Por su parte, el neurólogo José Fernando Villanueva Moctezuma destaca que los neurotransmisores se convierten en una droga, al grado de alterar las funciones del lóbulo frontal en donde se ubica el control del juicio y el raciocinio.

La duración del estado de enamoramiento varía en función de los estímulos que se reciban del ser querido; cuando el cerebro se acostumbra, disminuye la producción de dopamina, oxitocina y serotonina, se activan las funciones del lóbulo frontal cerebral y la persona comienza a ver la realidad y los defectos de la pareja.

La gastroenteróloga, Karla Sugey Torres Castillo,  explica que las emociones están directamente conectadas con las funciones del tracto digestivo, de ahí la sensación de “mariposas en el estómago”, producto de los sentimientos positivos; en cambio, cuando ocurre una decepción, pueden surgir malestares como un colon irritable.

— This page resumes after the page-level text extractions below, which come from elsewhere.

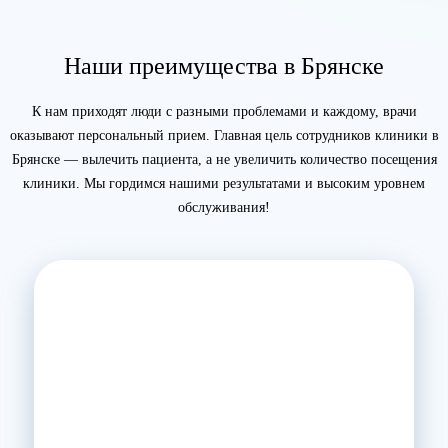
Наши преимущества в Брянске
К нам приходят люди с разными проблемами и каждому, врачи
оказывают персональный прием. Главная цель сотрудников клиники в
Брянске — вылечить пациента, а не увеличить количество посещения
клиники. Мы гордимся нашими результатами и высоким уровнем
обслуживания!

El jefe del servicio de cardiología, Raúl Wong Estrello, explica que el corazón es el centro receptor de las emociones; cuando hay una decepción amorosa se generan sensaciones de tristeza, decaimiento o desgano, arritmias (latidos anormales en el corazón), bradicardias (descenso en la frecuencia de la contracción cardiaca), disminución de la presión arterial y en casos extremos el síndrome del corazón roto, que se caracteriza por presentar dolor en el pecho y dificultad para respirar, según el grado de angustia o ansiedad, por haber perdido al ser querido; todo ello en función de la estabilidad emocional y del sentido de vida que tenga cada individuo.

Los especialistas concluyen que los efectos de la oxitocina, dopamina y serotonina, pueden llegar a ser tan poderosos que no solo alteran la conducta, sino que además provocan en el cuerpo una serie de reacciones tanto positivas, como negativas.

Concluyen diciendo que el enamoramiento no cambia, ni se deja de amar a una persona, éste puede durar hasta la vejez, siempre y cuando se estimule el sentimiento de recompensa capaz de producir las sustancias químicas cerebrales que fomenten y permitan continuar la unión de la pareja.